Randall's Zoom background was a drawing of himself:

love it
Love it SHITTY ZOOM SCREENSHOT

Compassion Seattle

Everyone gave the answer you'd expect on the Compassion Seattle charter amendment, the prospective ballot measure to put homelessness response priorities and encampment sweeps into Seattle's constitution without specifying any new funding sources. Several lawyers have raised concerns over the amendment's legality.

Harrell, Randall, and Sixkiller supported the amendment.

Sixkiller went long, further cementing himself as the sweeps candidate.

"I think importantly [the charter amendment] underscores that a cross-section of our city wants to see more progress," Sixkiller said. "It wants to see progress now especially as we’re moving toward reopening." I interpreted this to mean that businesses don't want tents in the way as customers return to stores.

Sixkiller continued: "Parks are not places for individuals to call homes. We need to work harder at getting those individuals into safe spaces and returning those parks back to their intended uses. So far I’m the only candidate who’s committed to doing that from day one." It's true, he's the only clear pro-sweeps candidate.

Echohawk rebuked the charter amendment, calling it a bad policy because it mandated increased housing construction and adding human services without providing any funding. She also didn't like that the amendment drafters didn't consult people with lived homelessness experience.

Her response is interesting because Echohawk sang the praises of the charter amendment back in April, saying that she was "hopeful" about the plan and that it "mirrors" her own homelessness platform.

FEMA $$$$

Oh boy, the spiciest part of the evening—and this is like, two drops of Cholula spicy, nothing serious—occurred when candidates responded to a question about how they'd use federal funds to move people into housing.
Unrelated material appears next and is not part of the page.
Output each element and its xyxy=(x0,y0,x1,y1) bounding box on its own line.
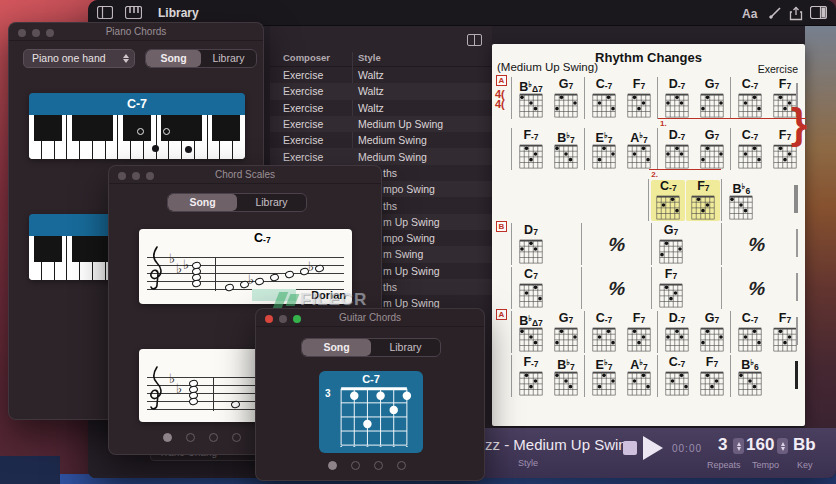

The background here is that Durkan reportedly did not want to use available FEMA funds to house homeless people in hotel rooms during the pandemic because she didn't believe the funds could be allocated for necessary services. Homelessness providers, city council members, and even FEMA disagreed. Sixkiller, who's in charge of the homelessness response under Durkan, patently denied that this happened. "There has been no point that the city of Seattle has left money on the sidelines," Sixkiller said, calling any other narrative "false."

Echohawk, who worked with the Durkan administration on the hoteling strategy, said she believed that "there were FEMA dollars left on the table." Again with these tables, smh.
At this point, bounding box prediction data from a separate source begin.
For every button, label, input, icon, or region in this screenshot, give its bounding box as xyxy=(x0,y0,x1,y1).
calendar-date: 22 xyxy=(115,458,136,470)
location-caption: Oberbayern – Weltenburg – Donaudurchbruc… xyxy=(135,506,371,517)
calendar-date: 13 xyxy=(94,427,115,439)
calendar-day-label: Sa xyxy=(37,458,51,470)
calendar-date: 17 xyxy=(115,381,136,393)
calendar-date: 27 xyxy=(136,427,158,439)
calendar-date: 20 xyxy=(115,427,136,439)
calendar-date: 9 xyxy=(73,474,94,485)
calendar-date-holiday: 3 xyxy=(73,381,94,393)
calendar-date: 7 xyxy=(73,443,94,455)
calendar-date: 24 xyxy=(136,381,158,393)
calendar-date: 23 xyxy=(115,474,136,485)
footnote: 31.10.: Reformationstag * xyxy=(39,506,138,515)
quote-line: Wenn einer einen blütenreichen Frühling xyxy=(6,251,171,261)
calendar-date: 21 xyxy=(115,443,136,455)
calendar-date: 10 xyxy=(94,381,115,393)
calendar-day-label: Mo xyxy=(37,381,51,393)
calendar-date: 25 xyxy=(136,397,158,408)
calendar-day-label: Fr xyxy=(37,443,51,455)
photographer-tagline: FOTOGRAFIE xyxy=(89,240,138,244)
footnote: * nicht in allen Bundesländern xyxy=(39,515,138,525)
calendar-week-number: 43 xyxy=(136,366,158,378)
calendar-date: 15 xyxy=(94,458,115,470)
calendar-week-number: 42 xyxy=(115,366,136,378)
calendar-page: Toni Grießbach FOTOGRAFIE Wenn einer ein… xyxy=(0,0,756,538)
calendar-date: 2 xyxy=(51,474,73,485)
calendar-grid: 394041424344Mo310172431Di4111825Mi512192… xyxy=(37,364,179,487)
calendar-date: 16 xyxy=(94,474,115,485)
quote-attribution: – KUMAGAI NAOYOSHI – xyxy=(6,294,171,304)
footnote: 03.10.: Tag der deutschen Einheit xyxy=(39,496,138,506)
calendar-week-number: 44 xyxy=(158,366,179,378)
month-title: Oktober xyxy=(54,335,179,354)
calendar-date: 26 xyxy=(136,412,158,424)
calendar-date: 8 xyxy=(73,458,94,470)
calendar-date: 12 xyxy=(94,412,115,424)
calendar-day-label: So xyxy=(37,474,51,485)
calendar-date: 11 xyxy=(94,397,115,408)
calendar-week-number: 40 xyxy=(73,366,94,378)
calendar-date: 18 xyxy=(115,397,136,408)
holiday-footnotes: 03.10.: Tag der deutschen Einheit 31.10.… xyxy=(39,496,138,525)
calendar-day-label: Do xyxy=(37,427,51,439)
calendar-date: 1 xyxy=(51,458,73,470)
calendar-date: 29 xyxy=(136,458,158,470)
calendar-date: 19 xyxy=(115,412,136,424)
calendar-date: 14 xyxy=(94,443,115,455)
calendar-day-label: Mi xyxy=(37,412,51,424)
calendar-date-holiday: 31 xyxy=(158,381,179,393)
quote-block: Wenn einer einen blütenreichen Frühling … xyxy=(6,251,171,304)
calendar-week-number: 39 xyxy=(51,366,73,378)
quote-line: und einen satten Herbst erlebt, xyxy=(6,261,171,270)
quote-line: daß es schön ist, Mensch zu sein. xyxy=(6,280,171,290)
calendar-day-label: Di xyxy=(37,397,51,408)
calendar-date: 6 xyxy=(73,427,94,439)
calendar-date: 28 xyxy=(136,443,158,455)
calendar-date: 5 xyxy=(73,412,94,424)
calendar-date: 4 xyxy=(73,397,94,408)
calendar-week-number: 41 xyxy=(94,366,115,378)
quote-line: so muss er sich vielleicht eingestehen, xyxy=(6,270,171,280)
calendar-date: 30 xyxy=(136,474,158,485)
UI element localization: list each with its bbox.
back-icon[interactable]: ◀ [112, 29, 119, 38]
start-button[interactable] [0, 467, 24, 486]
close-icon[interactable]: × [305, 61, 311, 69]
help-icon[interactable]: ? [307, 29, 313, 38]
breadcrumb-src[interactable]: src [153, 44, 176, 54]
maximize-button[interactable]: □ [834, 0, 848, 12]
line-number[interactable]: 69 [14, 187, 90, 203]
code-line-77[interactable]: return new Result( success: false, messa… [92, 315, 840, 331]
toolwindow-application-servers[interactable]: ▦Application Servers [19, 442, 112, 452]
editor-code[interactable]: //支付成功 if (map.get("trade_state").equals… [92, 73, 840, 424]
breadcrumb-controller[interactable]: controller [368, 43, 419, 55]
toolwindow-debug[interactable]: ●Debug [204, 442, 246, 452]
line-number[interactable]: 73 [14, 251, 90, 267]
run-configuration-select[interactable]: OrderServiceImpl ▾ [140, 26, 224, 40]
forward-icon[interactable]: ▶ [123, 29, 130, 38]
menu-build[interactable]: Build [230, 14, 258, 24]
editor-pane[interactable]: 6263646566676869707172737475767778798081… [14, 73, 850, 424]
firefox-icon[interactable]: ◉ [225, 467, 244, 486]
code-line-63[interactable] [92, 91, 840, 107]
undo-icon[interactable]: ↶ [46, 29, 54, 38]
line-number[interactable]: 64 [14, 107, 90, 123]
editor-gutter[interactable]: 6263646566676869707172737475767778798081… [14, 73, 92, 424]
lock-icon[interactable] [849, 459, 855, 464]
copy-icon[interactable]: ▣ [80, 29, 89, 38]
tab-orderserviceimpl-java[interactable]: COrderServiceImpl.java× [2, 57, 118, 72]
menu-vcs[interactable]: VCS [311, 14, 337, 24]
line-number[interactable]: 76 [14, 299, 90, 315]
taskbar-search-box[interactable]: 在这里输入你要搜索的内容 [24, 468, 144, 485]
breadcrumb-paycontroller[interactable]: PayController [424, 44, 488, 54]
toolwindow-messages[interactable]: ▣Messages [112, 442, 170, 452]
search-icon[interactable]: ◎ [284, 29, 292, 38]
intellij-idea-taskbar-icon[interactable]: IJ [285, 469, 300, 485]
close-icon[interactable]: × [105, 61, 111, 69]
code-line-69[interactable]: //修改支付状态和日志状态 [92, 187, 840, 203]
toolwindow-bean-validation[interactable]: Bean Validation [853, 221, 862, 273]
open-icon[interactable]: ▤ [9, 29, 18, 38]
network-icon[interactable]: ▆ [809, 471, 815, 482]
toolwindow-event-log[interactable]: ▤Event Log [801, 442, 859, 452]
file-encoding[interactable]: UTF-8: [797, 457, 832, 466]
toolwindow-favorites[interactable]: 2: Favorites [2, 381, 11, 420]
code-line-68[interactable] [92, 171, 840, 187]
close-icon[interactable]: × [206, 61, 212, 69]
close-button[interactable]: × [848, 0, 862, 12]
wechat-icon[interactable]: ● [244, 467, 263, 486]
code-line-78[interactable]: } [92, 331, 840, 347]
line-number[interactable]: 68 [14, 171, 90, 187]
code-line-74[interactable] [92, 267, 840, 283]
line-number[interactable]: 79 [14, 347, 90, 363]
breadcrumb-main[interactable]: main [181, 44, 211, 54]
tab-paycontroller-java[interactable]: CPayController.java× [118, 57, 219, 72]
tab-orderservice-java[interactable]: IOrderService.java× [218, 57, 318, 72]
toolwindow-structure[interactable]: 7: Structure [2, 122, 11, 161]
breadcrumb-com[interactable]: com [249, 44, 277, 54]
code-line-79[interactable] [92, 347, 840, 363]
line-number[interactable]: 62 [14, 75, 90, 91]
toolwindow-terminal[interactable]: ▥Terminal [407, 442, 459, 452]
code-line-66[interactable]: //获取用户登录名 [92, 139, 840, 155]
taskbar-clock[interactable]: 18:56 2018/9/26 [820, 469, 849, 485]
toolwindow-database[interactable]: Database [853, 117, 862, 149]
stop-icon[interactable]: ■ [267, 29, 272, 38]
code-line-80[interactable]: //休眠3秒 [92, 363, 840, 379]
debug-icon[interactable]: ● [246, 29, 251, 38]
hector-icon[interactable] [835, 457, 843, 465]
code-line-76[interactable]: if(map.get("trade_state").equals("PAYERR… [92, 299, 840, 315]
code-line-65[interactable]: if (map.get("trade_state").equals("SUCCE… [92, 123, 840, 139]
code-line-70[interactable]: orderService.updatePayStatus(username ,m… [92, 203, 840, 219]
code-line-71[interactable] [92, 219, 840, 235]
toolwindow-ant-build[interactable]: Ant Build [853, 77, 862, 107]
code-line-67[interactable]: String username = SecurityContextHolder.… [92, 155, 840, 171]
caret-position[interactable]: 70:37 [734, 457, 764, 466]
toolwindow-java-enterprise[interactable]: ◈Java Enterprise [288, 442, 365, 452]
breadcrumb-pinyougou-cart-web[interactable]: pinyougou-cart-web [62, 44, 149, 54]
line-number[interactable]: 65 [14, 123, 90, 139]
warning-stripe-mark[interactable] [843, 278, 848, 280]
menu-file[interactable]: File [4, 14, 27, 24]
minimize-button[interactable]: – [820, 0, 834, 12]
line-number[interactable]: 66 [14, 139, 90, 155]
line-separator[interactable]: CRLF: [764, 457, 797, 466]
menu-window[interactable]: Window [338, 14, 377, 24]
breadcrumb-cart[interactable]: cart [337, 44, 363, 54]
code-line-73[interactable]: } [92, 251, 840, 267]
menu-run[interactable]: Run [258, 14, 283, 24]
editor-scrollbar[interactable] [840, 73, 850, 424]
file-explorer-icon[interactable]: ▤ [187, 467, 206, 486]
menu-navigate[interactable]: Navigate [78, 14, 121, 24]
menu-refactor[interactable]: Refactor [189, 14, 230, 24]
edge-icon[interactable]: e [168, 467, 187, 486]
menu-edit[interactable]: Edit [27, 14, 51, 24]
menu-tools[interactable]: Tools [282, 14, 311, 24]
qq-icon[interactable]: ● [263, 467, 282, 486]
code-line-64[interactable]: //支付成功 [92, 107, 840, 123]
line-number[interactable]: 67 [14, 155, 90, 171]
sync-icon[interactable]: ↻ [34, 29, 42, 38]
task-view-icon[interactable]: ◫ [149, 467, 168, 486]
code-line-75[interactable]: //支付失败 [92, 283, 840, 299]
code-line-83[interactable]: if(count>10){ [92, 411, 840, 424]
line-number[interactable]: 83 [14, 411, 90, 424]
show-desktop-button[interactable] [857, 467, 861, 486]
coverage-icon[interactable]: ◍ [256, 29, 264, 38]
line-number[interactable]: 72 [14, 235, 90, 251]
Farrell chimed in to say Durkan should release her texts.

Houston, who works in Councilmember Teresa Mosqueda's office as a legislative aide, said that he knew the FEMA money could be used to house people.

"I'm not going to sit here and listen to another candidate lie about what the funding could or could not do," Houston said. Houston later posted a video of himself lipsyncing to Demi Lovato's "Sorry Not Sorry" with the caption "When you call out a candidate for LYING in a public forum." He also vague tweeted this video:

We've got a long mayoral race ahead of us! Here's hoping some of these candidates drop out so nine-question forums don't last two hours anymore. Maybe the next forum could be a cage match? Just kidding, that's basically how the Stranger Election Control Board endorsement meetings already go.